Highlights & Insights¶
- Humans as Scale Anchors: Restoring metric scale using the prior height information from human statistical models is a highly natural and elegant approach, avoiding the need for external information such as known object dimensions or GPS in traditional methods.
- Contact-Constraint-Free Grounding: After optimization, human bodies stand naturally on the ground without explicit "foot-to-ground contact" constraints, demonstrating that joint human-scene optimization implicitly resolves the grounding issue.
- Human Keypoints for Cross-View BA: Treating human keypoints as feature correspondences in SfM provides a robust alternative in wide-baseline scenarios where traditional feature matching fails.
Limitations & Future Work¶
- Relies on known cross-view identity correspondences (re-identification); in practical scenarios, this requires an additional ReID module.
- When severe indoor occlusions occur, the quality of 2D keypoint detection degrades, affecting the optimization performance.
- Scene reconstruction quality remains limited (e.g., uneven ground issues); introducing stronger geometric priors or integrating with NeRF/3DGS for fine-grained reconstruction could be considered.
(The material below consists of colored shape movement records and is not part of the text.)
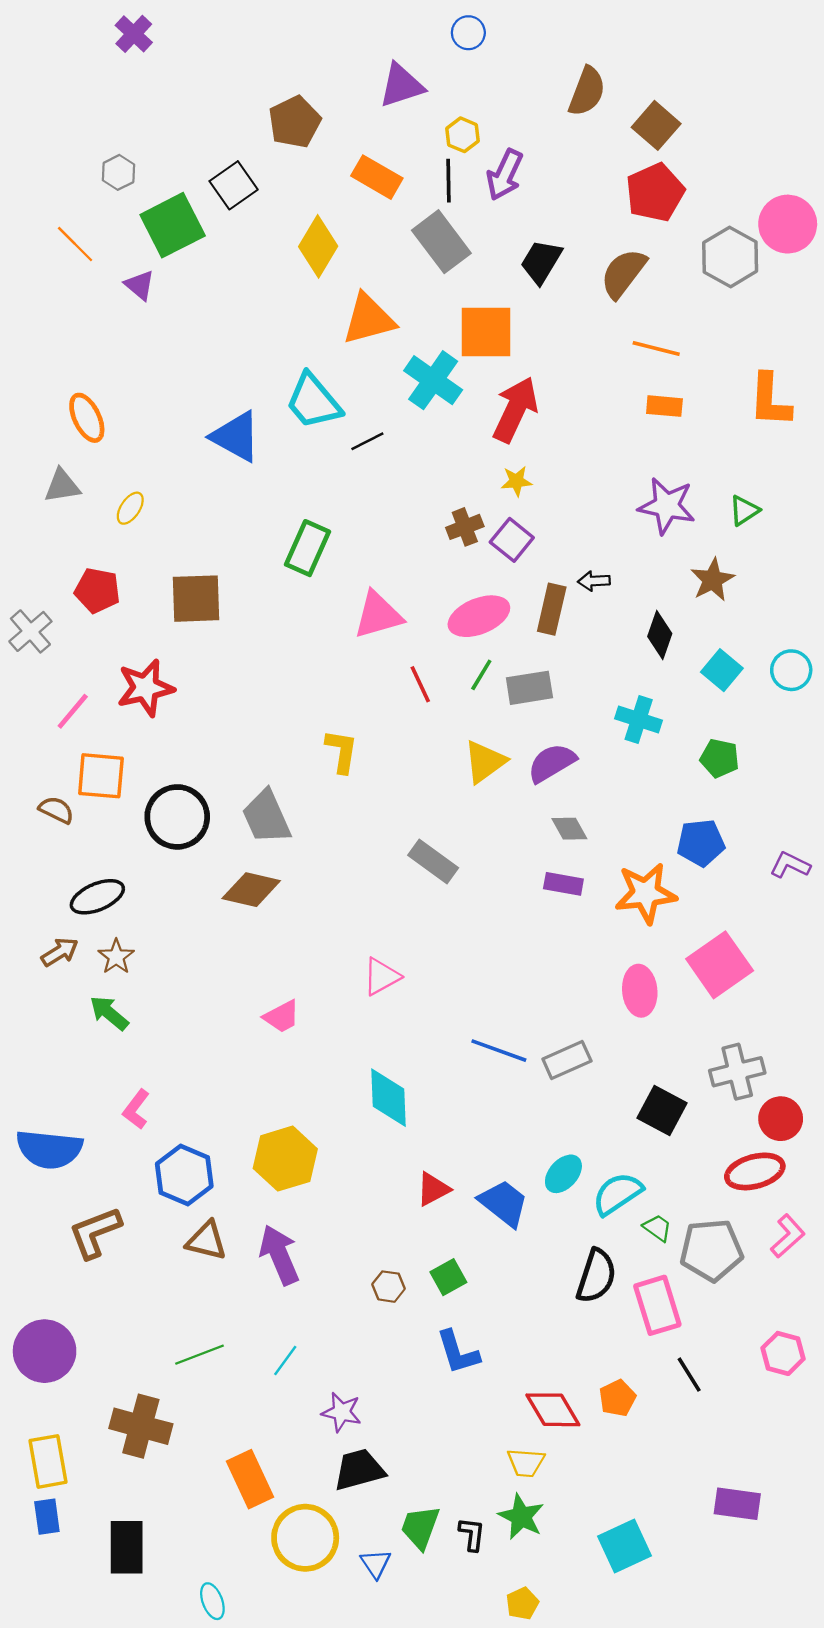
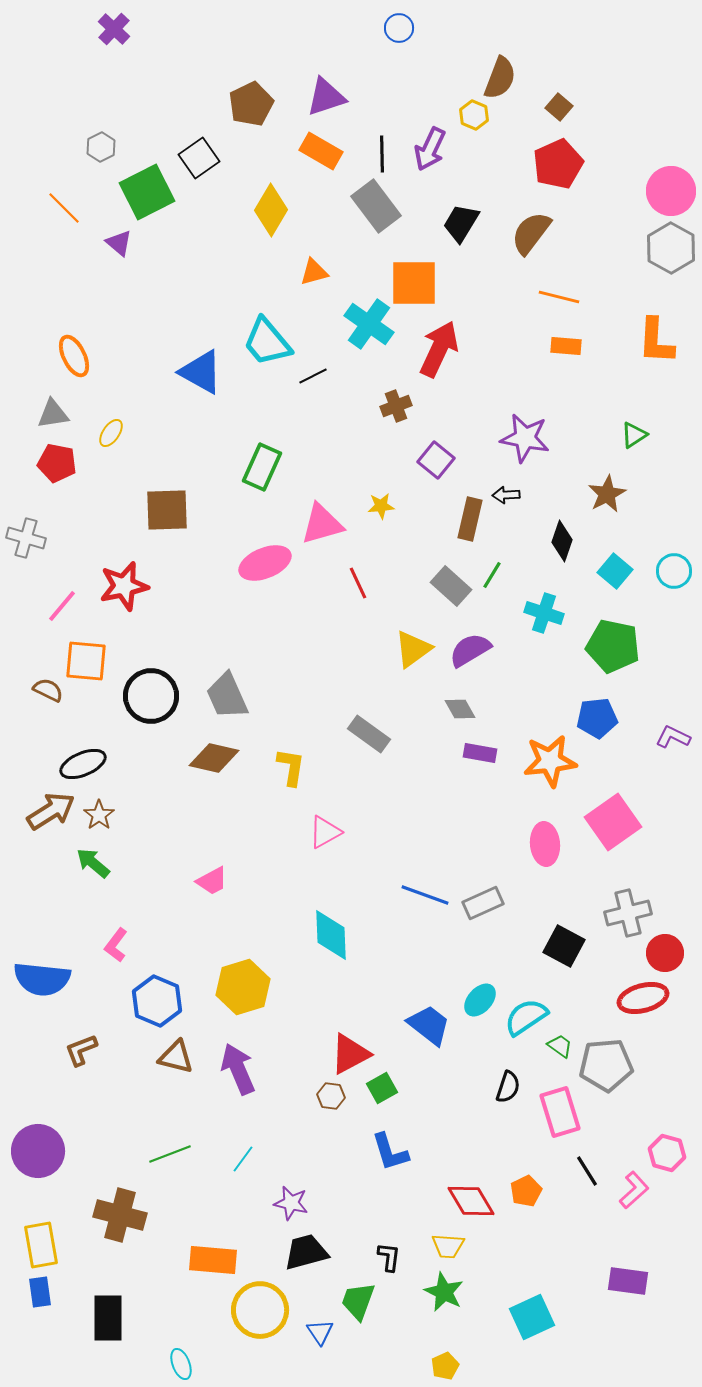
purple triangle: (401, 86) -> (326, 97), moved
brown square: (656, 125) -> (559, 107), size x0.7
yellow hexagon: (462, 135) -> (474, 115), moved
gray hexagon: (730, 257) -> (671, 248), moved
orange triangle: (369, 319) -> (314, 272), size x0.6
yellow star: (516, 481) -> (381, 506), moved
purple star: (667, 506) -> (525, 438), moved
brown cross: (465, 527) -> (396, 406), moved
red pentagon: (97, 590) -> (57, 463), moved
pink ellipse: (479, 616) -> (265, 563), moved
gray cross: (30, 631) -> (26, 538), turned -33
green line: (481, 675) -> (492, 575), moved
gray rectangle: (529, 688) -> (451, 586), turned 51
yellow L-shape: (342, 751) -> (291, 767), moved
green pentagon: (720, 758) -> (613, 646), size x1.6
gray diamond: (569, 829) -> (460, 709), moved
brown arrow: (60, 952) -> (51, 811), size x1.5
pink trapezoid: (282, 1017) -> (212, 881), moved
red triangle: (433, 1189) -> (350, 1054), moved, size x1.4
brown L-shape: (95, 1233) -> (81, 1050), size x0.7
pink L-shape: (788, 1236) -> (634, 1190), moved
black semicircle: (596, 1276) -> (508, 1087), size x0.7
orange rectangle: (250, 1479) -> (213, 1260), turned -60
black L-shape: (472, 1534) -> (389, 1257), moved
- Currently, this only handles single-frame static scenes; extending to video sequences can utilize temporal consistency to further improve accuracy.
Related Work & Insights¶
- vs UnCaliPose: Also utilizes human keypoints for SfM, but UnCaliPose only optimizes humans and cameras without scene reconstruction, and requires ground-truth bone lengths. HSfM achieves superior camera estimation by incorporating scene optimization.
- vs DUSt3R/MASt3R: These methods perform dense scene reconstruction and camera estimation but do not handle humans. HSfM utilizes humans to provide scale constraints and additional correspondences, surpassing them even on camera metrics.
- This "human-as-anchor" concept can be generalized to other scene reconstruction tasks requiring metric scale, such as recovering scale using the statistical dimensions of vehicles or pedestrians in autonomous driving.
Rating¶
- Novelty: ⭐⭐⭐⭐ The idea of introducing human priors into SfM is natural, yet the integration approach is ingenious.
- Experimental Thoroughness: ⭐⭐⭐⭐⭐ Two large-scale datasets, comprehensive metrics, detailed ablations, and analysis on the number of people.
- Writing Quality: ⭐⭐⭐⭐ Clear structure and standardized formulation expressions.
- Value: ⭐⭐⭐⭐ Unifies human and scene reconstruction, holding significant importance for understanding real-world human-environment interactions.